Mehdi Hatamian honored with ECE Alumni Impact Award

Hatamian’s work promises to revolutionize healthcare with affordable, quick, and easy cancer screenings.
ECE Interim Chair Jeff Fessler (L) presents Mehdi Hatamian with the ECE Alumni Impact Award. Photo: Silvia Cardarelli

Mehdi Hatamian (MSE PhD EE ‘78 ‘82) envisions a future where everyone can do a monthly at-home screening for multiple cancers, including the four most common cancers in the world. His company, 2Pi-Sigma Corporation, is developing a $50 rapid home-test that uses the same technology as the familiar COVID-19 rapid tests most of us have used.

For this important work, as well as his past accomplishments, Mehdi Hatamian received the 2024 Electrical and Computer Engineering (ECE) Impact Award. This award is the highest recognition granted by ECE to its alumni. In 2008, he received the ECE Alumni Merit Award. 

In his award lecture, “Cancer Screening For All – An Electrical Engineer’s Approach,” he talked about the inspiration for this project and his process in developing it.

Hatamian had a unique approach to his presentation, joking, “The good news is that I have 300 slides. The better news is that I’m not going to use them. I have never prepared for a talk, except for my thesis defense here at U of M, because when I prepare, I always screw it up. So I just do it on the fly.”

In lieu of a prepared and timed slide presentation, Hatamian addressed the lecture attendees in a conversational manner, encouraging critical and difficult questions. Over the course of his career, he worked at NASA, Bell Labs, Silicon Design Experts Inc., and Broadcom, where he became the Chief Scientist of Central Engineering. He is an IEEE Life Fellow and a member of the National Academy of Engineering.

While Hatamian’s career in integrated circuit design and signal processing was taking off, he was also nurturing a passion to learn about and try to prevent cancer.

Hatamian’s interest in cancer biology was sparked by personal tragedy: he lost both his sister and his father to cancer. He also saw how early detection saved another sister’s life, allowing her to survive cancer twice and live cancer-free today. He began investing in cancer companies, started learning from biologists and biochemists, and ultimately, decided that he would leave his job at Broadcom to develop technology for early cancer detection.

“Everyone thought I was crazy—I had the dream job at what is now a near trillion-dollar company and I quit to follow this passion.

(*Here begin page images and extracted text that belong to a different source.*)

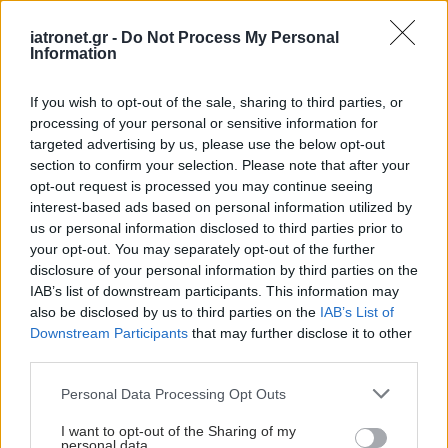
iatronet.gr -
Do Not Process My Personal
Information
If you wish to opt-out of the sale, sharing to third parties, or
processing of your personal or sensitive information for
targeted advertising by us, please use the below opt-out
section to confirm your selection. Please note that after your
opt-out request is processed you may continue seeing
interest-based ads based on personal information utilized by
us or personal information disclosed to third parties prior to
Παρασκευή, 11 Απριλίου 2025, 14:00
your opt-out. You may separately opt-out of the further
Παγκόσμια απειλή η μηνιγγίτιδα - Νέες
disclosure of your personal information by third parties on the
κατευθυντήριες γραμμές από τον ΠΟΥ
IAB’s list of downstream participants. This information may
also be disclosed by us to third parties on the
IAB’s List of
Τα μικρά παιδιά κινδυνεύουν περισσότερο. Ο αριθμός των
Downstream Participants
that may further disclose it to other
κρουσμάτων είναι ιδιαίτερα υψηλός στις φτωχότερες χώρες
third parties.
της Αφρικής.
Please note that this website/app uses one or more Google
Personal Data Processing Opt Outs
services and may gather and store information including but
not limited to your visit or usage behaviour. You may click to
I want to opt-out of the Sharing of my
personal data.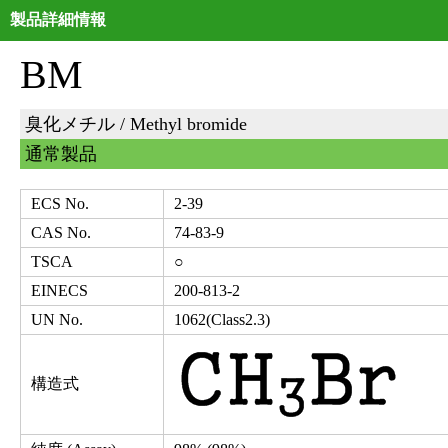
製品詳細情報
BM
臭化メチル / Methyl bromide
通常製品
ECS No.
2-39
CAS No.
74-83-9
TSCA
○
EINECS
200-813-2
UN No.
1062(Class2.3)
構造式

But I thought I owed it to myself to try this; otherwise, I would be sorry. And I couldn’t be any happier about that decision today,” Hatamian said.

He founded 2Pi-Sigma Corporation with his own funds because he wanted to have evidence that his ambitious goal had potential for an effective, reliable, and affordable screening technology.

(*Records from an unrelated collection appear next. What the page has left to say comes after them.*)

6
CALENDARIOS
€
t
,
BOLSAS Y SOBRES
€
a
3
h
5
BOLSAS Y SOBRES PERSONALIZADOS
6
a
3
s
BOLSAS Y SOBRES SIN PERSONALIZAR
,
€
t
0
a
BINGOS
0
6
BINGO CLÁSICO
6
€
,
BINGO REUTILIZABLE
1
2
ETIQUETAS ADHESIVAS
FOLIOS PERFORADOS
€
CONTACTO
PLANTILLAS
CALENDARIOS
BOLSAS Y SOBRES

“The goal that was set from the very first day the company was created was a $50 cancer screening cartridge, a home test that you can do every month from a fingerstick to monitor yourself for the onset of cancer as early as possible,” Hatamian said, “This is a nearly impossible goal. For that reason, I didn’t look for investors for the first five years. I did not want them to have doubts.”

Building this trust with investors has been especially important—and especially difficult—for 2Pi-Sigma Corporation due to the highly publicized rise and fall of the biomedical company Theranos from 2003–2018. Hatamian has been extremely careful in the way that he talks about his product, its development, and its potential. The company has been operating in “stealth mode” since its founding in 2016, without even a website landing page to advertise the product.

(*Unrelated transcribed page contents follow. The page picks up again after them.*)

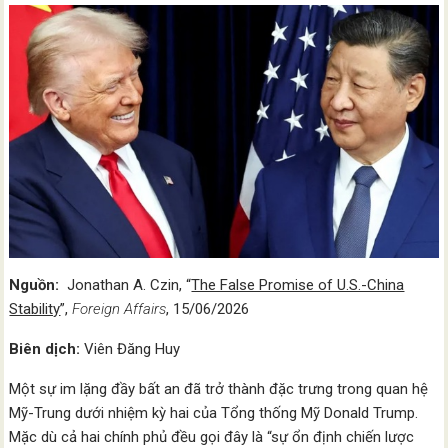
Nguồn:
Jonathan A. Czin, “
The False Promise of U.S.-China
Stability
”,
Foreign Affairs
, 15/06/2026
Biên dịch:
Viên Đăng Huy
Một sự im lặng đầy bất an đã trở thành đặc trưng trong quan hệ
Mỹ-Trung dưới nhiệm kỳ hai của Tổng thống Mỹ Donald Trump.
Mặc dù cả hai chính phủ đều gọi đây là “sự ổn định chiến lược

2Pi-Sigma Corporation started its screening with the four most common cancers—lung, breast, prostate, and colon—because they make up over 50% of cancer cases worldwide and early diagnosis greatly improves the outcomes for patients with these cancers. Their current assay, run in the laboratory, correctly identifies 92.2% of positive cases and 95.6% of negative cases.

“For these cancers, these numbers are actually great, and we’re trying to make them even better,” Hatamian said. “If we can really achieve this in a cartridge, I think it’ll be phenomenal.”

A man stands at a podium and presents a slide titled, "Performance of our UCD1 antibody-antigen pair" with a scatter plot on it.
Mehdi Hatamian presents on the 2Pi-Sigma Corporation assay technology. Photo: Silvia Cardarelli

Hatamian’s research has demonstrated the test’s promise in detecting cancer at any stage, from I–IV, in humans. At the first sign of a positive result, a patient would need to pursue further testing at a hospital or clinic to diagnose the type of cancer and assess treatment options.

The project will be collecting data for a couple more years before they hope to get their cartridge test into FDA trials. So far, it has resulted in an IP portfolio of 58 patents. In the meantime, Hatamian stays connected to his electrical engineering roots by building signal processing systems and designing phased array antenna circuits for 5 and 6 GHz bands.

“That’s kind of like a little hobby,” he said. “I try not to stay away from the circuit stuff, since that is one of the elements of my happiness.”